======== DATA TO PROCESS

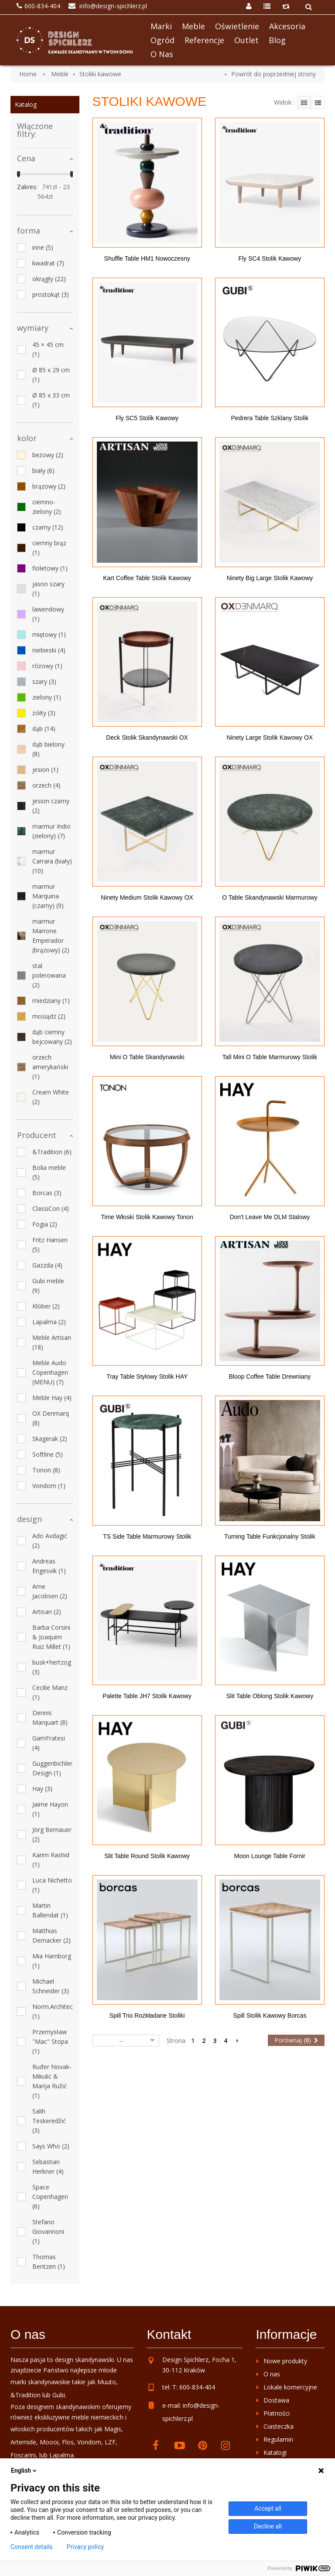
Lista (318, 102)
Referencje (204, 40)
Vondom (48, 1486)
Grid (304, 102)
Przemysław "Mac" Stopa (50, 2041)
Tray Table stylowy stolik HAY (147, 1376)
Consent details (31, 2546)
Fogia (44, 1224)
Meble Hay (52, 1397)
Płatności (276, 2413)
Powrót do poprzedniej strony (273, 74)
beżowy (47, 455)
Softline (47, 1454)
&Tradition (52, 1152)
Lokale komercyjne (290, 2387)
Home (28, 74)
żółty (43, 713)
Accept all (267, 2508)
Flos (68, 2442)
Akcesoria (287, 26)
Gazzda (47, 1265)
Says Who (50, 2146)
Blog (277, 40)
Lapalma (49, 1322)
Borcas (47, 1193)
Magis (112, 2429)
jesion (45, 769)
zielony (46, 697)
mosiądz (48, 1016)
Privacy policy (85, 2546)
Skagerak (49, 1438)
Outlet (246, 40)
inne (42, 247)
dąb (43, 728)
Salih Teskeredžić (49, 2120)
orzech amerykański (50, 1067)
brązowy (48, 486)
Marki (161, 26)
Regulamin (278, 2439)
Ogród (162, 40)
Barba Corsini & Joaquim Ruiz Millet (51, 1637)
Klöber (46, 1306)
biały (43, 470)
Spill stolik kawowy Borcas (269, 2015)
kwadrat (48, 263)
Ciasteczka (278, 2426)
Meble (193, 26)
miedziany (51, 1000)
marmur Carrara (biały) (52, 861)
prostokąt (50, 294)
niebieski (48, 650)
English (24, 2470)
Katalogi (275, 2452)
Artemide (23, 2442)
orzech (46, 785)
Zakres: (27, 187)
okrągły (49, 279)
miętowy (49, 634)
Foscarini (23, 2455)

================

INSTRUCTIONS FOR THE TASK:
Repeat exactly the lines from the start of the entries down to the line with "Katalogi (275, 2452)", keeping both ends but none of the pictures.

SOLUTION FOR THIS PROBLEM:
Lista (318, 102)
Referencje (204, 40)
Vondom (48, 1486)
Grid (304, 102)
Przemysław "Mac" Stopa (50, 2041)
Tray Table stylowy stolik HAY (147, 1376)
Consent details (31, 2546)
Fogia (44, 1224)
Meble Hay (52, 1397)
Płatności (276, 2413)
Powrót do poprzedniej strony (273, 74)
beżowy (47, 455)
Softline (47, 1454)
&Tradition (52, 1152)
Lokale komercyjne (290, 2387)
Home (28, 74)
żółty (43, 713)
Accept all (267, 2508)
Flos (68, 2442)
Akcesoria (287, 26)
Gazzda (47, 1265)
Says Who (50, 2146)
Blog (277, 40)
Lapalma (49, 1322)
Borcas (47, 1193)
Magis (112, 2429)
jesion (45, 769)
zielony (46, 697)
mosiądz (48, 1016)
Privacy policy (85, 2546)
Skagerak (49, 1438)
Outlet (246, 40)
inne (42, 247)
dąb (43, 728)
Salih Teskeredžić (49, 2120)
orzech amerykański (50, 1067)
brązowy (48, 486)
Marki (161, 26)
Regulamin (278, 2439)
Ogród (162, 40)
Barba Corsini & Joaquim Ruiz Millet (51, 1637)
Klöber (46, 1306)
biały (43, 470)
Spill stolik kawowy Borcas (269, 2015)
kwadrat (48, 263)
Ciasteczka (278, 2426)
Meble (193, 26)
miedziany (51, 1000)
marmur Carrara (biały) (52, 861)
prostokąt (50, 294)
niebieski (48, 650)
English (24, 2470)
Katalogi (275, 2452)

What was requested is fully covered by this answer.